Any hopes that automakers once had that the semiconductor crisis might fade away this year seem to have evaporated. According to a senior executive from Volkswagen Group, the company doesn’t expect the chip supply problem to be fixed until 2024.

VW’s Chief Financial Officer, Arno Antlitz, made the comments last weekend in an interview with Boersen-Zeitung this weekend, claiming that supplies of semiconductors will improve this year and in 2023, but won’t be fully remedied until the middle of the decade.

“We see a structural undersupply in 2022, which is only likely to ease somewhat in the third or fourth quarter,” he said. “The situation should improve in 2023, but the structural problem will not yet have been fully resolved.”

Antlitz believes the problems will persist into 2024 because chip makers won’t be able to cope with increased demand, Automotive News Europe explained in a report. VW’s outlook tallies with that of BMW, which recently claimed that it expected the chip shortage to carry on through 2022.

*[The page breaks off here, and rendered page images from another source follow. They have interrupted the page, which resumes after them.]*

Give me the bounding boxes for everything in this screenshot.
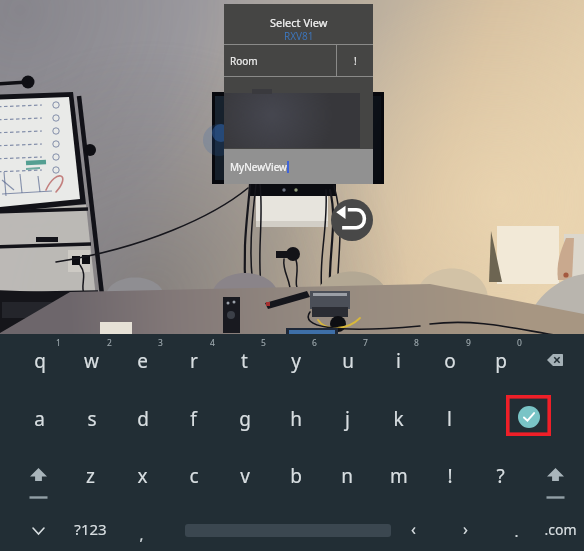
button[interactable]: w — [66, 337, 117, 385]
button[interactable]: Hide keyboard — [21, 518, 55, 544]
staticText: q — [34, 348, 46, 374]
staticText: m — [390, 463, 408, 489]
staticText: k — [393, 406, 404, 432]
button[interactable]: v — [219, 452, 270, 500]
staticText: , — [139, 524, 144, 544]
button[interactable]: a — [14, 395, 65, 443]
staticText: ? — [496, 463, 505, 489]
staticText: e — [137, 348, 148, 374]
button[interactable]: d — [117, 395, 168, 443]
button[interactable]: Enter — [506, 395, 551, 436]
button[interactable]: . — [491, 507, 542, 551]
staticText: 5 — [261, 337, 266, 349]
staticText: p — [495, 348, 507, 374]
button[interactable]: MyNewView — [224, 149, 373, 184]
button[interactable]: More options — [337, 45, 373, 76]
staticText: 6 — [312, 337, 317, 349]
staticText: 7 — [363, 337, 368, 349]
staticText: › — [463, 518, 468, 540]
button[interactable]: n — [321, 452, 372, 500]
staticText: 4 — [210, 337, 215, 349]
staticText: 3 — [158, 337, 163, 349]
staticText: . — [514, 521, 519, 541]
button[interactable]: Shift — [530, 459, 581, 507]
button[interactable]: ?123 — [65, 505, 116, 551]
staticText: v — [240, 463, 250, 489]
staticText: l — [447, 406, 452, 432]
staticText: w — [84, 348, 99, 374]
button[interactable]: ! — [424, 452, 475, 500]
staticText: RXV81 — [284, 29, 314, 43]
staticText: y — [291, 348, 301, 374]
button[interactable]: k — [373, 395, 424, 443]
staticText: a — [34, 406, 45, 432]
button[interactable]: p — [475, 337, 526, 385]
button[interactable]: z — [65, 452, 116, 500]
button[interactable]: u — [322, 337, 373, 385]
staticText: 1 — [56, 337, 61, 349]
button[interactable]: .com — [535, 505, 584, 551]
staticText: t — [241, 348, 248, 374]
button[interactable]: y — [270, 337, 321, 385]
button[interactable]: t — [219, 337, 270, 385]
staticText: r — [190, 348, 198, 374]
button[interactable]: Backspace — [535, 348, 575, 372]
button[interactable]: ‹ — [388, 505, 439, 551]
button[interactable]: x — [117, 452, 168, 500]
button[interactable]: c — [168, 452, 219, 500]
staticText: 8 — [414, 337, 419, 349]
button[interactable]: Shift — [13, 459, 64, 507]
staticText: o — [444, 348, 456, 374]
staticText: g — [239, 406, 251, 432]
staticText: ! — [447, 463, 453, 489]
staticText: f — [190, 406, 197, 432]
button[interactable]: q — [14, 337, 65, 385]
staticText: 0 — [517, 337, 522, 349]
staticText: .com — [544, 520, 577, 539]
staticText: x — [137, 463, 148, 489]
button[interactable]: , — [116, 510, 167, 551]
staticText: ?123 — [74, 519, 107, 539]
staticText: u — [342, 348, 354, 374]
button[interactable]: f — [168, 395, 219, 443]
staticText: Select View — [270, 15, 328, 30]
staticText: c — [189, 463, 199, 489]
button[interactable]: j — [322, 395, 373, 443]
staticText: j — [345, 406, 350, 432]
staticText: Room — [230, 54, 258, 68]
staticText: i — [396, 348, 401, 374]
staticText: z — [86, 463, 95, 489]
button[interactable]: g — [219, 395, 270, 443]
button[interactable]: m — [373, 452, 424, 500]
staticText: ‹ — [411, 518, 416, 540]
staticText: d — [137, 406, 149, 432]
staticText: ! — [354, 54, 357, 68]
button[interactable]: e — [117, 337, 168, 385]
button[interactable]: Room — [224, 45, 336, 76]
button[interactable]: l — [424, 395, 475, 443]
button[interactable]: › — [440, 505, 491, 551]
staticText: b — [290, 463, 302, 489]
button[interactable]: i — [373, 337, 424, 385]
button[interactable]: s — [66, 395, 117, 443]
button[interactable]: b — [270, 452, 321, 500]
button[interactable]: r — [168, 337, 219, 385]
button[interactable]: Undo — [331, 199, 373, 241]
staticText: MyNewView — [230, 160, 287, 174]
staticText: n — [341, 463, 353, 489]
button[interactable]: h — [270, 395, 321, 443]
button[interactable]: o — [424, 337, 475, 385]
staticText: s — [87, 406, 97, 432]
staticText: 2 — [107, 337, 112, 349]
button[interactable]: ? — [475, 452, 526, 500]
staticText: 9 — [466, 337, 471, 349]
staticText: h — [290, 406, 302, 432]
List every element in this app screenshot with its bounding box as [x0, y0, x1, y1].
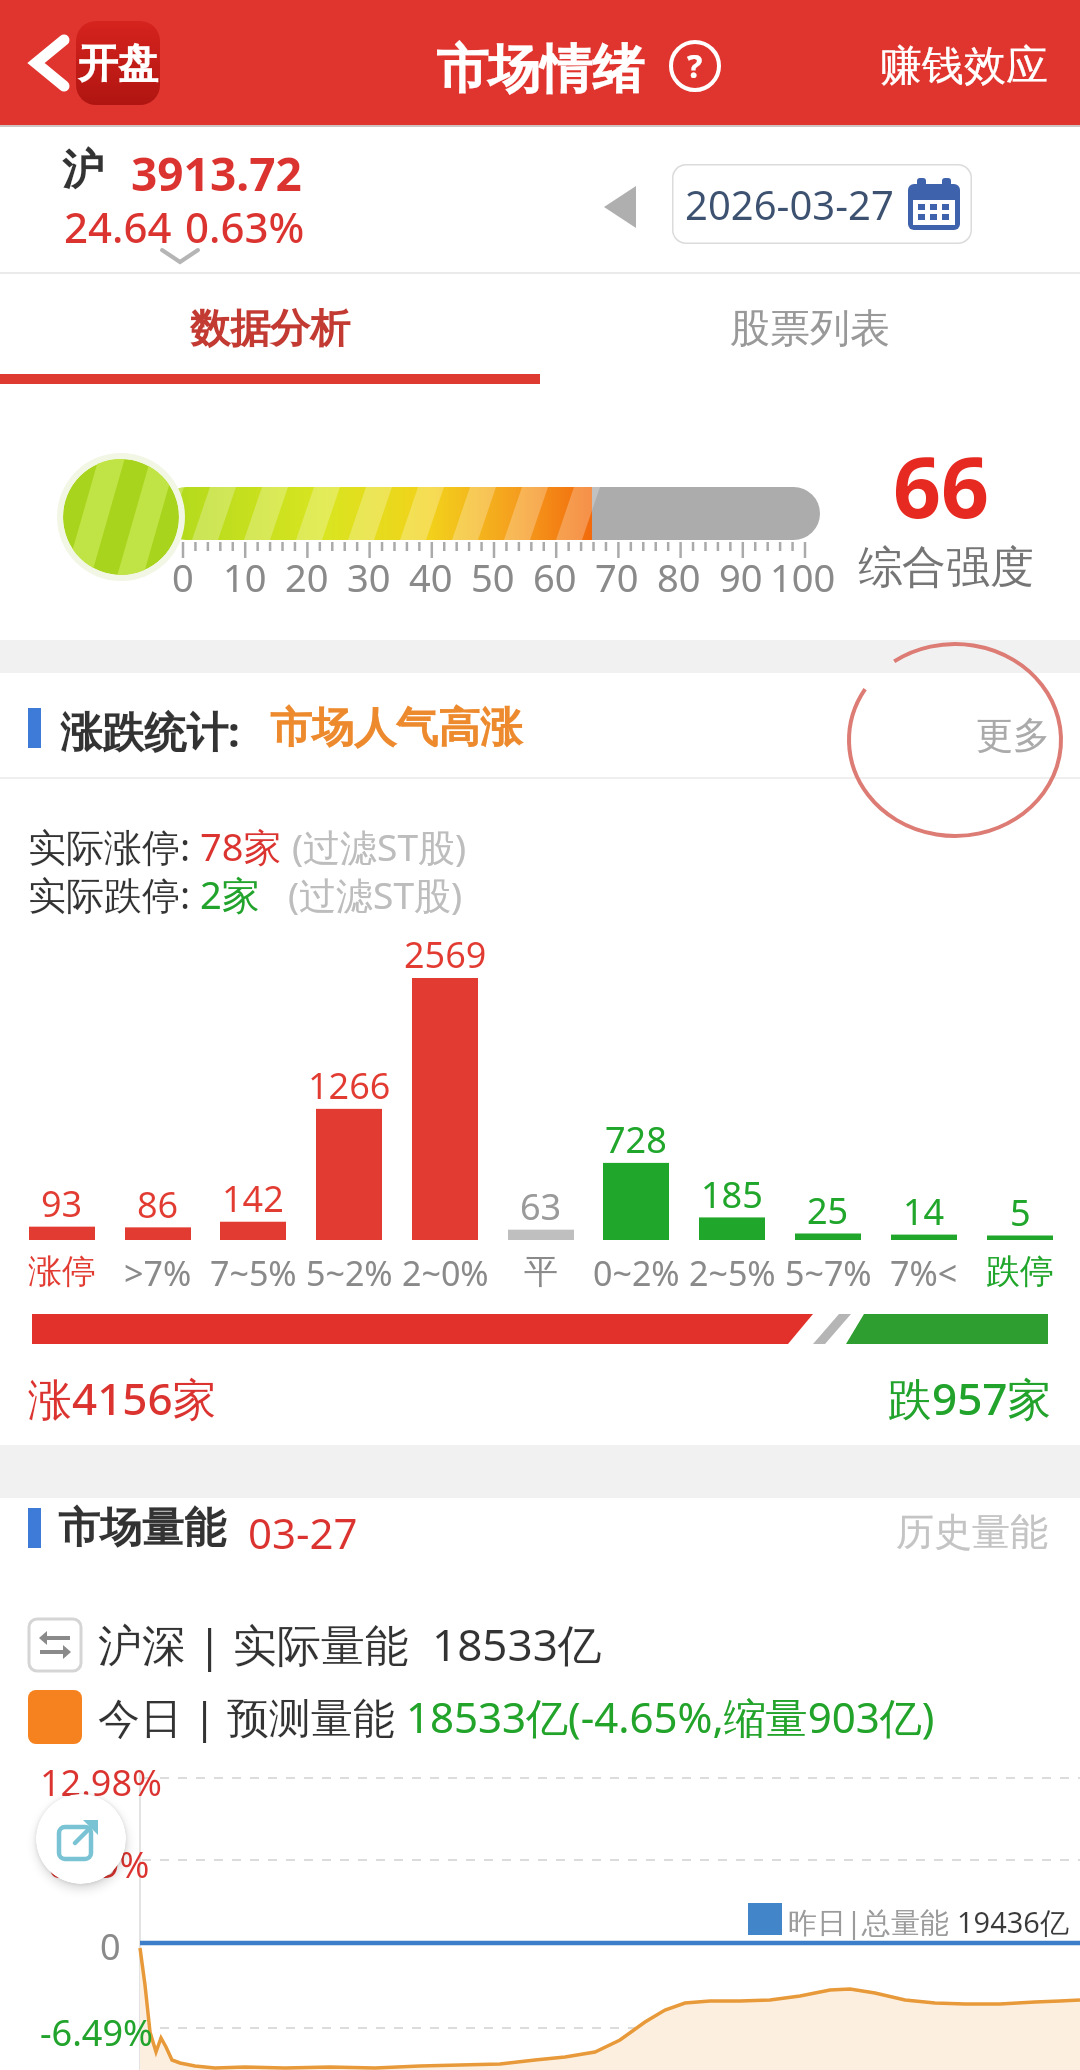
staticText: 实际涨停:: [28, 820, 191, 872]
staticText: 78家: [200, 820, 282, 872]
button[interactable]: 赚钱效应: [880, 40, 1048, 93]
staticText: 跌957家: [888, 1368, 1052, 1428]
staticText: 0: [100, 1922, 121, 1971]
staticText: 市场量能: [58, 1502, 226, 1555]
staticText: 63: [520, 1182, 562, 1231]
staticText: 2026-03-27: [685, 177, 894, 231]
staticText: 市场情绪: [436, 37, 644, 103]
staticText: 12.98%: [40, 1758, 162, 1807]
staticText: 涨跌统计:: [60, 702, 240, 759]
staticText: 综合强度: [858, 540, 1034, 595]
staticText: 历史量能: [896, 1508, 1048, 1556]
staticText: 股票列表: [730, 303, 890, 353]
staticText: 66: [893, 428, 990, 542]
staticText: 实际跌停:: [28, 868, 191, 920]
button[interactable]: 更多: [976, 712, 1050, 759]
staticText: 3913.72: [131, 142, 302, 205]
staticText: 沪: [62, 144, 104, 197]
staticText: -6.49%: [40, 2008, 153, 2057]
staticText: 数据分析: [190, 303, 350, 353]
staticText: 6.49%: [48, 1840, 150, 1889]
button[interactable]: 历史量能: [896, 1508, 1048, 1556]
staticText: 7%<: [890, 1250, 958, 1296]
staticText: 平: [524, 1250, 558, 1293]
button[interactable]: [36, 1794, 126, 1884]
staticText: 86: [137, 1180, 179, 1229]
staticText: 5: [1010, 1188, 1031, 1237]
staticText: 开盘: [78, 38, 158, 88]
staticText: 24.64: [64, 198, 172, 255]
staticText: 0: [172, 551, 194, 603]
staticText: 涨停: [28, 1250, 96, 1293]
staticText: 2569: [404, 930, 487, 979]
button[interactable]: 数据分析: [0, 272, 540, 384]
staticText: 7~5%: [210, 1250, 297, 1296]
button[interactable]: 股票列表: [540, 272, 1080, 384]
staticText: 5~7%: [785, 1250, 872, 1296]
staticText: 涨4156家: [28, 1368, 217, 1428]
staticText: ?: [687, 44, 703, 88]
staticText: 100: [770, 551, 836, 603]
staticText: 5~2%: [306, 1250, 393, 1296]
staticText: 40: [409, 551, 453, 603]
staticText: 142: [222, 1174, 284, 1223]
staticText: 80: [657, 551, 701, 603]
staticText: 03-27: [248, 1504, 358, 1561]
staticText: 20: [285, 551, 329, 603]
staticText: 更多: [976, 712, 1050, 759]
staticText: (过滤ST股): [292, 821, 467, 872]
button[interactable]: 开盘: [20, 0, 160, 125]
staticText: 25: [807, 1186, 849, 1235]
staticText: 2~0%: [402, 1250, 489, 1296]
staticText: 沪深 | 实际量能 18533亿: [98, 1614, 602, 1674]
staticText: 2~5%: [689, 1250, 776, 1296]
staticText: 90: [719, 551, 763, 603]
staticText: 跌停: [986, 1250, 1054, 1293]
staticText: 赚钱效应: [880, 40, 1048, 93]
staticText: 昨日|总量能: [788, 1902, 957, 1942]
staticText: 市场人气高涨: [270, 702, 522, 755]
staticText: 14: [903, 1187, 945, 1236]
button[interactable]: 2026-03-27: [672, 164, 972, 244]
staticText: 0~2%: [593, 1250, 680, 1296]
staticText: >7%: [124, 1250, 192, 1296]
staticText: 今日 | 预测量能: [98, 1688, 406, 1745]
staticText: 50: [471, 551, 515, 603]
staticText: 2家: [200, 868, 260, 920]
staticText: 0.63%: [185, 198, 305, 255]
staticText: 70: [595, 551, 639, 603]
staticText: 185: [701, 1170, 763, 1219]
staticText: 30: [347, 551, 391, 603]
staticText: 60: [533, 551, 577, 603]
staticText: 93: [41, 1179, 83, 1228]
staticText: (过滤ST股): [288, 869, 463, 920]
staticText: 1266: [308, 1061, 391, 1110]
staticText: 728: [605, 1115, 667, 1164]
staticText: 19436亿: [957, 1902, 1069, 1942]
staticText: 18533亿(-4.65%,缩量903亿): [406, 1688, 935, 1745]
staticText: 10: [223, 551, 267, 603]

Related: Certain BMW Models Being Produced Without Touchscreens Due To Chip Shortage

“I expect us to start seeing improvements at the latest next year, but we will still have to deal with a fundamental shortage in 2023,” BMW Group CEO, Oliver Zipse, told Neue Zuercher Zeitung.

And if VW and BMW’s prediction is right, that’s really bad news for automakers struggling to recover from two years of car production limited by a combination of COVID-19 restrictions, chip shortages, and more recently, problems getting wiring harnesses from suppliers based in war-torn Ukraine.

Both BMW and VW have been forced to halt production for several days recently because of shortages of wiring harnesses. Antlitz says the supplier is operating on a single-shift, limiting supply and forcing VW to find alternate suppliers to meet demand, though claims this is only a temporary measure.

German carmakers in particular are also facing the prospect of further complications in the form of massive potential increases in energy costs as European countries seek alternatives to imported fuels from Russia.